Fœtal status à la française

Is the fetus a person? The French Cour de cassation (Supreme Court) has just taken a step closer to saying, “yes”, though French bureaucracy is such that the line between “yes” and “no” will remain drawn unless the legislature decides otherwise. The French are very status conscious, and everyone has a civil and a professional one, even if it’s unemployed (and in some cases, if you don’t have the right status, you can’t get the job). Your first status, obviously, is being the child of someone: your parents go to the “civil status office” at the town hall (of the place you were born, not necessarily where they live) to declare your birth. The information is written in a huge ledger (all future civil status details—marriage, divorce, births of your own children, death—will be recorded on your page when they occur). You are also written into the list of children in your parent’s family record book (like the one at right), an official pamphlet given at marriage or birth of the first child that serves as proof of marriage, filiation and death, and your parents are given “receipts”—handwritten temporary birth certificates. In the future, whenever you need a copy of your birth certificate, you go, call or write to the town hall where you were born and they give you a photocopy of the original declaration signed by your parent(s) (usually the father, because the declaration has to be made within 3 days of birth and your mother is usually still in the hospital). But what happens if you are born “without life”: miscarried or stillborn? To recognize the grief of parents who miscarried or whose child was stillborn, the French administration allows declarations of children “born without life”. Prior to the Court’s ruling, if the fetus was viable according to World Health Organization standards—more than 500 grams (a little over a pound) or 22 weeks—the parents “could”, according to the article linked above, declare the birth. When our first child was stillborn at 6 ½ months, my husband and I were told that all births after 5 months “had” to be declared, but giving “it” a name was optional. However, “it” has no legal personality: inscribed in the official family record book as a child “born without life”, “it” may be buried, but never becomes the subject of a birth or death certificate.
Now, it turns out the viability criteria were not legislated, but contained in an administrative circular. So the Cour de cassation simply struck them, which theoretically means that a pregnancy ending in miscarriage early on or that must be terminated to preserve the health of the mother may result in declarations of “children without life”. Indeed, Parisian civil status offices have received requests for such declarations for therapeutic abortions. Needless to say, the anti-abortionists are very happy with the Court’s decision, as it comes close to granting personhood to fetuses.

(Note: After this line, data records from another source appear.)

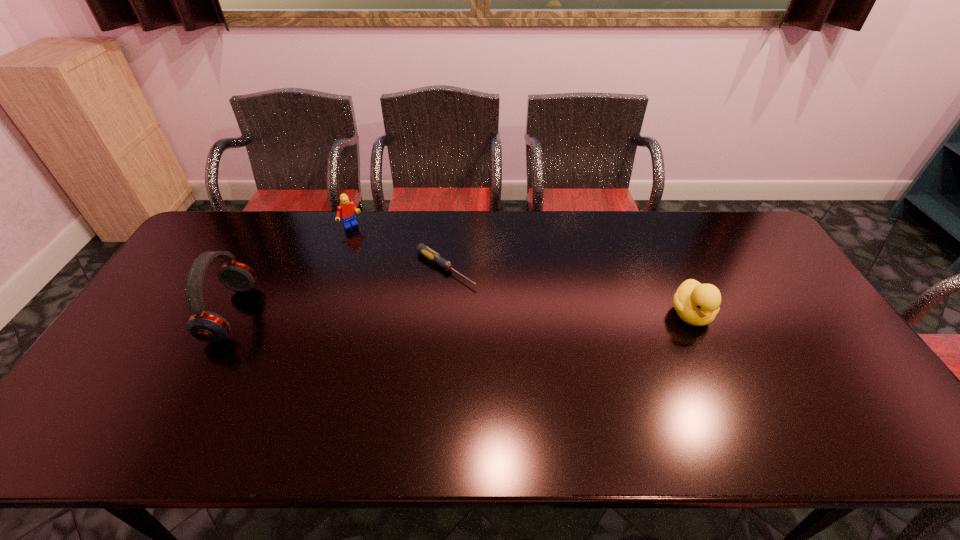 I want to click on vacant space on the desktop that is between the tallest object and the duck and is positioned insert the second object from right to left into a screw head, so click(515, 314).

You are a GUI agent. You are given a task and a screenshot of the screen. Output one action in this format:
    pyautogui.click(x=<x>, y=<y>)
    Task: Click on the free space on the desktop that is between the leftmost object and the rightmost object and is positioned on the front-facing side of the farthest object
    
    Given the screenshot: What is the action you would take?
    click(423, 314) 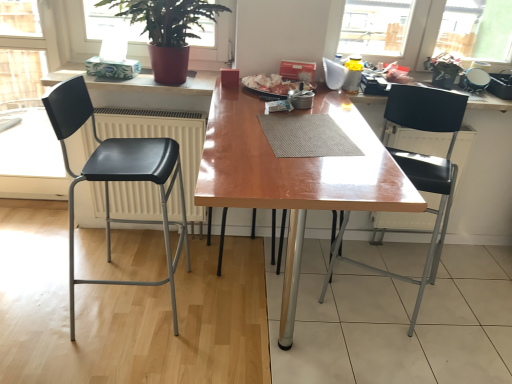 This screenshot has width=512, height=384. What are the coordinates of `vacant point to the right of black plastic chair at right, which is the 2th chair in left-to-right order` in the screenshot? It's located at (463, 307). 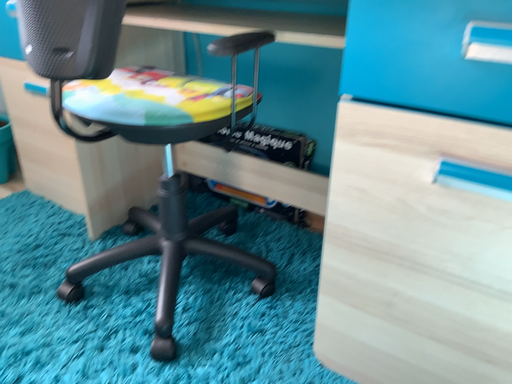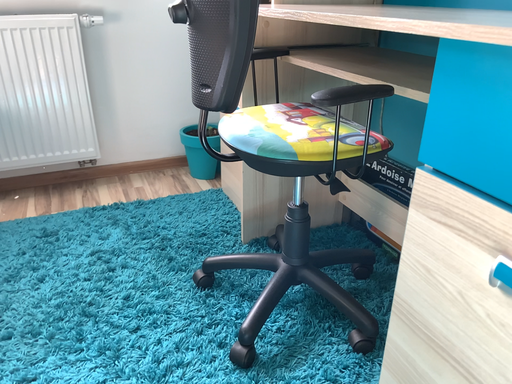 Question: Which way did the camera rotate in the video?

Choices:
 (A) rotated left
 (B) rotated right

Answer: (A) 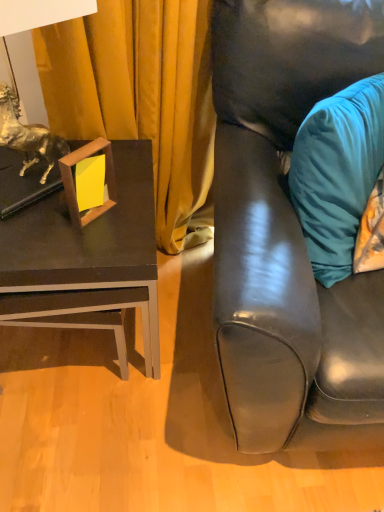 Locate an element on the screen. The height and width of the screenshot is (512, 384). vacant area that is in front of matte black table at left is located at coordinates (101, 442).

The legal community is confident, however, that the right to abortion is not threatened by the decision. For one thing, the Civil Code provides that declarations of birth (or birth without life) shall be made after accouchement (birth or delivery), which would seem to exclude early miscarriages and abortion, though the Code provides no definition. For another, unlike a birth certificate, a certificate of “child without life” confers no legal personality or civil status: despite getting included on the family’s list of children, the child without life is legally given only a first name, not a last name (I hadn’t realized this). Along with burial and parental leave, declaring the birth is essentially, therefore, a symbolic act. Moreover, when it was asked in 2001 to hold find a reckless driver who killed a pregnant woman guilty of 2 counts of manslaughter, the Cour de cassation said, “no”: the fetus has no legal personality. The ball is now in the legislature’s court, as the law on bioethics is scheduled to be updated in 2009.